→ SOURCE MATERIAL:
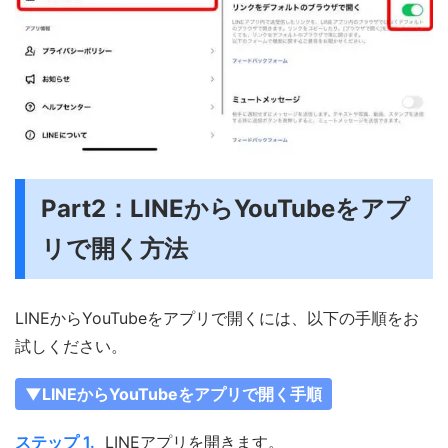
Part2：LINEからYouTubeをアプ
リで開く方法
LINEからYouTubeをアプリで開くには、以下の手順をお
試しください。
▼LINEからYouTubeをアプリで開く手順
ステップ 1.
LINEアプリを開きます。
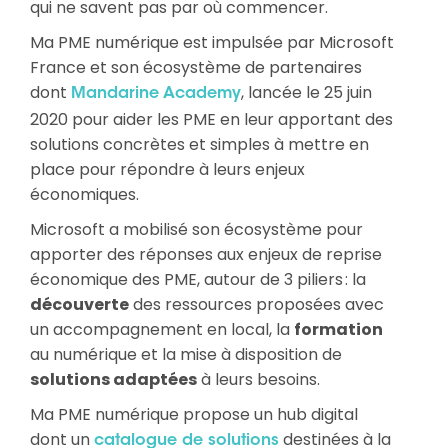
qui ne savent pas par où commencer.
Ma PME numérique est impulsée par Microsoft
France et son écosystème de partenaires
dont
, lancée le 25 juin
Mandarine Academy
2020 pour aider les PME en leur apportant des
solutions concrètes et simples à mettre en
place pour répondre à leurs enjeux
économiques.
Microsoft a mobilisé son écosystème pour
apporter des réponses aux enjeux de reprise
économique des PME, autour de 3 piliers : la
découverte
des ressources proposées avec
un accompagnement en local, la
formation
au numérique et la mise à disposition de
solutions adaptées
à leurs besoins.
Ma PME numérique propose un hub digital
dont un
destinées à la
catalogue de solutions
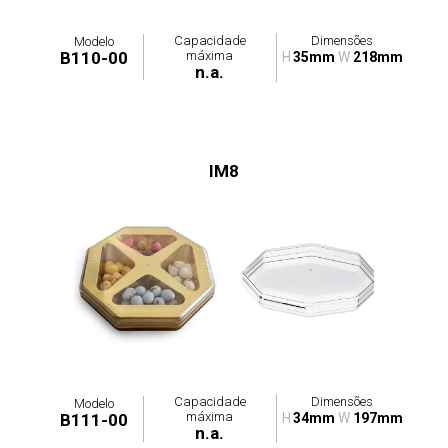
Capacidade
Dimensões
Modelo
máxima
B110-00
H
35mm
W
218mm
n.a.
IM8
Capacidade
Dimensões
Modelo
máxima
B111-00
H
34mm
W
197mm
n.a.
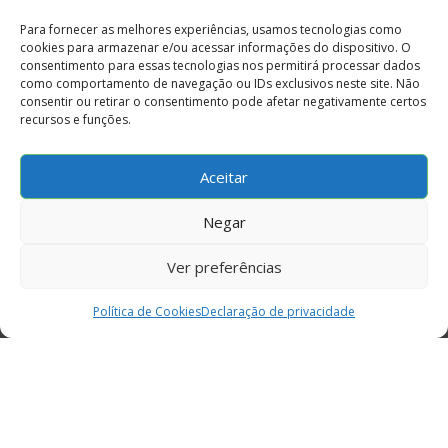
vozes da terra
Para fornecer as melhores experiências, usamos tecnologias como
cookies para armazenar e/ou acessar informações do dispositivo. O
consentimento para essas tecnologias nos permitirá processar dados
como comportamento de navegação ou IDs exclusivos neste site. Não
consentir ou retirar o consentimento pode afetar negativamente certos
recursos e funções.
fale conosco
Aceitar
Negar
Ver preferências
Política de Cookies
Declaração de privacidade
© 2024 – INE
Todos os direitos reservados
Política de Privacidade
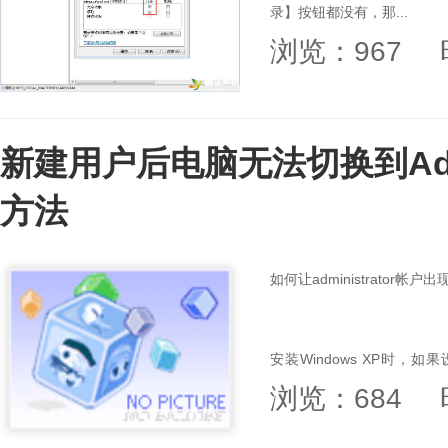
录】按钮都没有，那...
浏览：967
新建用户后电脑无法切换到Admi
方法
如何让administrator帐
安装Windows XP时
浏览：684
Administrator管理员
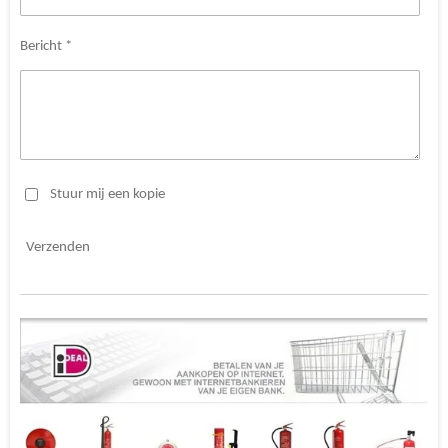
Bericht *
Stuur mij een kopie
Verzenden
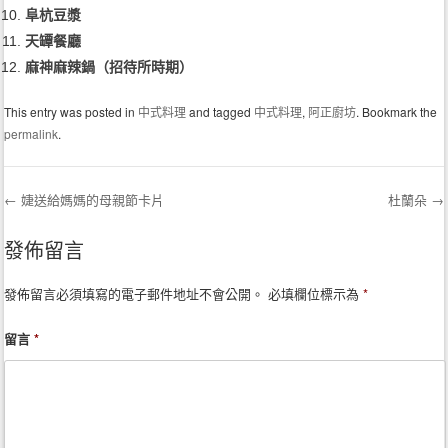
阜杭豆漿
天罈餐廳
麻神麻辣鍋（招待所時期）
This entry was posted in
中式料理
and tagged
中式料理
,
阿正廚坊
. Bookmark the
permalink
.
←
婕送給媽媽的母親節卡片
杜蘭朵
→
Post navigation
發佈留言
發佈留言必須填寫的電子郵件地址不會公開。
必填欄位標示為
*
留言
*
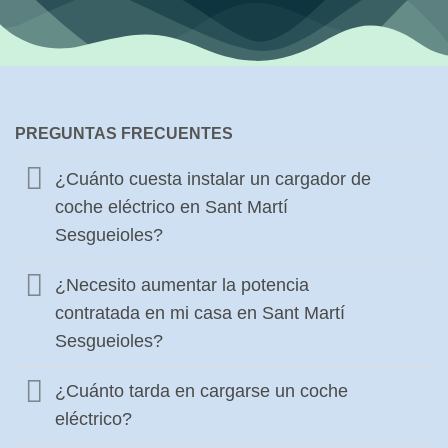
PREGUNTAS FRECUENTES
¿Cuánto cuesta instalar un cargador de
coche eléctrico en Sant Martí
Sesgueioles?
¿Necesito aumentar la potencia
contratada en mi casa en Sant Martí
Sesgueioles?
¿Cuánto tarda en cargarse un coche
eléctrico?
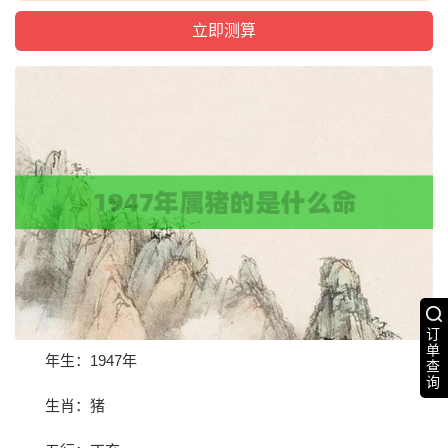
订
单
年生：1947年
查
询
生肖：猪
---
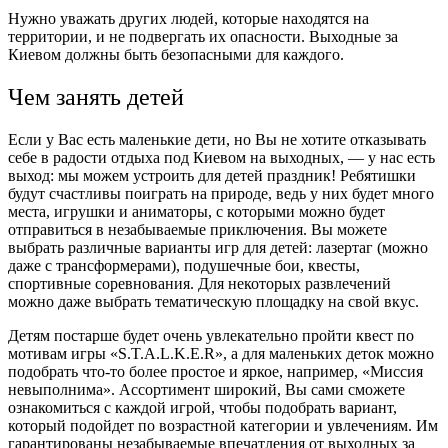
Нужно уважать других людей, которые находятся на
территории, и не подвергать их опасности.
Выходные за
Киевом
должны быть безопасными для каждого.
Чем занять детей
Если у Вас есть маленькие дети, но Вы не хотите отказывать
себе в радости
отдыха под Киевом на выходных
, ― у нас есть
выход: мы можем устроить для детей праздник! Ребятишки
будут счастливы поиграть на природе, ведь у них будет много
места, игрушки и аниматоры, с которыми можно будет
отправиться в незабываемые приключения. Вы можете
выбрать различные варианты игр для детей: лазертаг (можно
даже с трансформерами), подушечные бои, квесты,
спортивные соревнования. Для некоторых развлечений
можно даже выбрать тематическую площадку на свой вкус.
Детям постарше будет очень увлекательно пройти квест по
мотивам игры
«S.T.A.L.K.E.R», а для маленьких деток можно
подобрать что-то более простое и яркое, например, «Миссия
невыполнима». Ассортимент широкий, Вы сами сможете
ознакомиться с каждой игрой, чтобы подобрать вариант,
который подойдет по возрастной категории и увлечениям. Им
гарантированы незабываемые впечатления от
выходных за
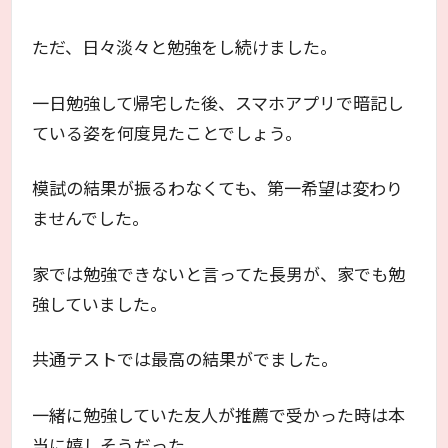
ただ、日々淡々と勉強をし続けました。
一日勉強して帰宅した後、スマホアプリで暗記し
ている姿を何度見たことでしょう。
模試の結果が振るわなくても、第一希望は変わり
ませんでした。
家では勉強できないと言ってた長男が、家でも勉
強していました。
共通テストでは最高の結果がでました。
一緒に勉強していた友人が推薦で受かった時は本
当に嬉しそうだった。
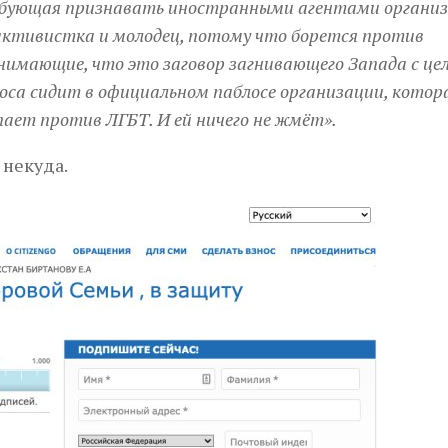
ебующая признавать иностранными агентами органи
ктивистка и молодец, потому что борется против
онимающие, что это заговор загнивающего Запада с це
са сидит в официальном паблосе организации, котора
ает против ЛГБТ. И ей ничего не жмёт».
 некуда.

→ ABOUT THIS EXERCISE: Whenever a line of the data above holds the word "выходных", it counts once; report the total number of such lines and nothing more.

→ ANSWER FOR THIS EXERCISE: 2